* Record excerpts
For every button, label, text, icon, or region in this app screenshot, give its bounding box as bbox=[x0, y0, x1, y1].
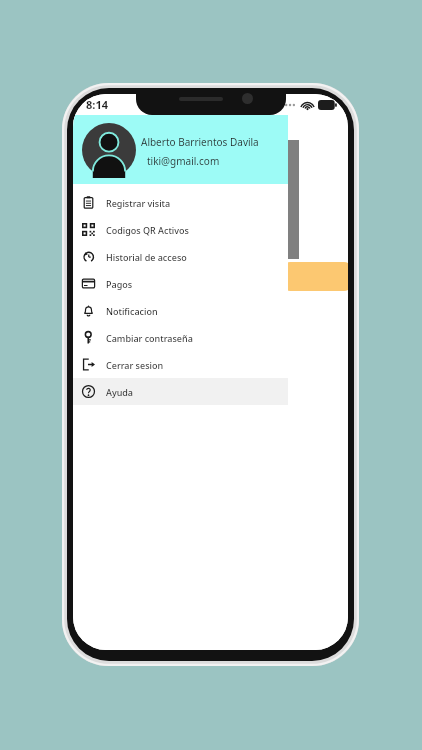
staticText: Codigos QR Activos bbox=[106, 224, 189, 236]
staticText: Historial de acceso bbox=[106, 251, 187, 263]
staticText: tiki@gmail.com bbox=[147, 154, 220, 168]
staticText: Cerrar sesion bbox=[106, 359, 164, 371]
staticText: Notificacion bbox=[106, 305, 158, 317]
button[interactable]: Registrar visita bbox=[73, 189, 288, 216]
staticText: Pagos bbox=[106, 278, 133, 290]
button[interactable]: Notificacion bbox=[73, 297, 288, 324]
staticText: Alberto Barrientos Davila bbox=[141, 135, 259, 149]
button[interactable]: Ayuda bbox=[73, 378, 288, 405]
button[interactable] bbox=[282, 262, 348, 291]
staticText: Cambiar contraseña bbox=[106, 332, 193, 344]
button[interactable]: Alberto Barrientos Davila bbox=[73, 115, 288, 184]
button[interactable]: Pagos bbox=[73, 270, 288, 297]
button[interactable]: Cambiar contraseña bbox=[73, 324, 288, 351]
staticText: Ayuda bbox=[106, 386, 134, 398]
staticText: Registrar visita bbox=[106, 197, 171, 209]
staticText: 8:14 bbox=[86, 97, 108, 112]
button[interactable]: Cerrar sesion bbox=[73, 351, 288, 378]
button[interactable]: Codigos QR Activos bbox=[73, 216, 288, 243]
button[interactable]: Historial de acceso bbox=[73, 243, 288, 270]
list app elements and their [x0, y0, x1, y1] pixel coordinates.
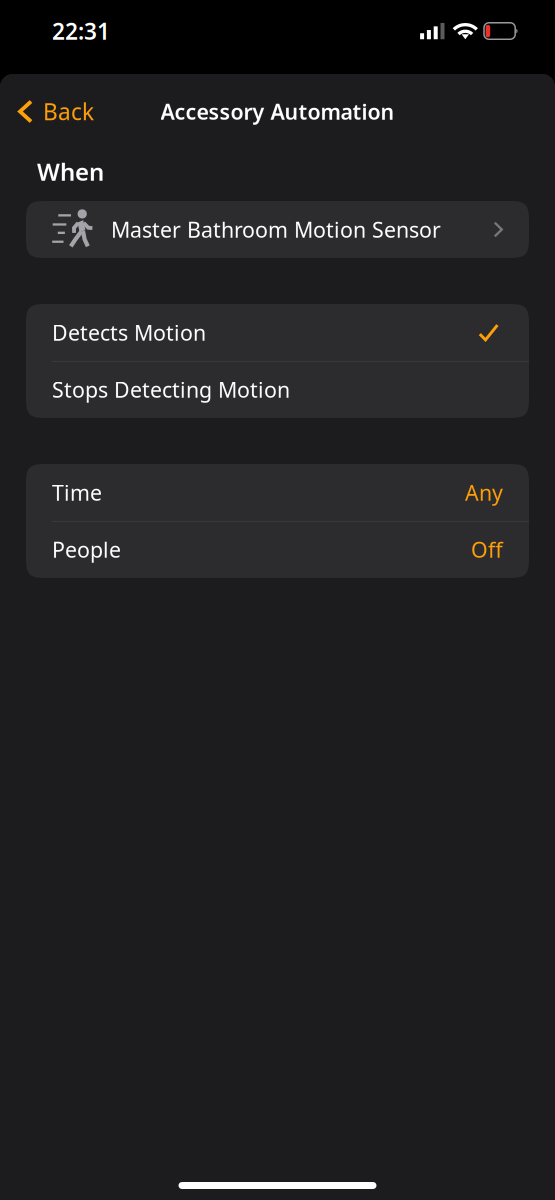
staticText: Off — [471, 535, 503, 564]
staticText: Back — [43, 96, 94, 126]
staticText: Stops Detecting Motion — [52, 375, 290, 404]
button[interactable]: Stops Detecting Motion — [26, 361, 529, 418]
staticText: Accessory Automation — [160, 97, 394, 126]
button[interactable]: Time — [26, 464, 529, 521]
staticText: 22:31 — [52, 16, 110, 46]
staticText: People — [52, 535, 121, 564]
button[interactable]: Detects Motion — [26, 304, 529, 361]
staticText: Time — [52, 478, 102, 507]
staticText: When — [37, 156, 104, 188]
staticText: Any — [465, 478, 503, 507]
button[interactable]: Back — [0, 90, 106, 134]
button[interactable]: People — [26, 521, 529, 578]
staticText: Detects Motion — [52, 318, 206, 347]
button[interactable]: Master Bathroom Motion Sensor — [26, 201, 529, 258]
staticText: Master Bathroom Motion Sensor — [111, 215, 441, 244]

* What the exercise asks
Within the material, find all lines that hold the word "Time" and show them.

* Response to the exercise
button[interactable]: Time — [26, 464, 529, 521]
staticText: Time — [52, 478, 102, 507]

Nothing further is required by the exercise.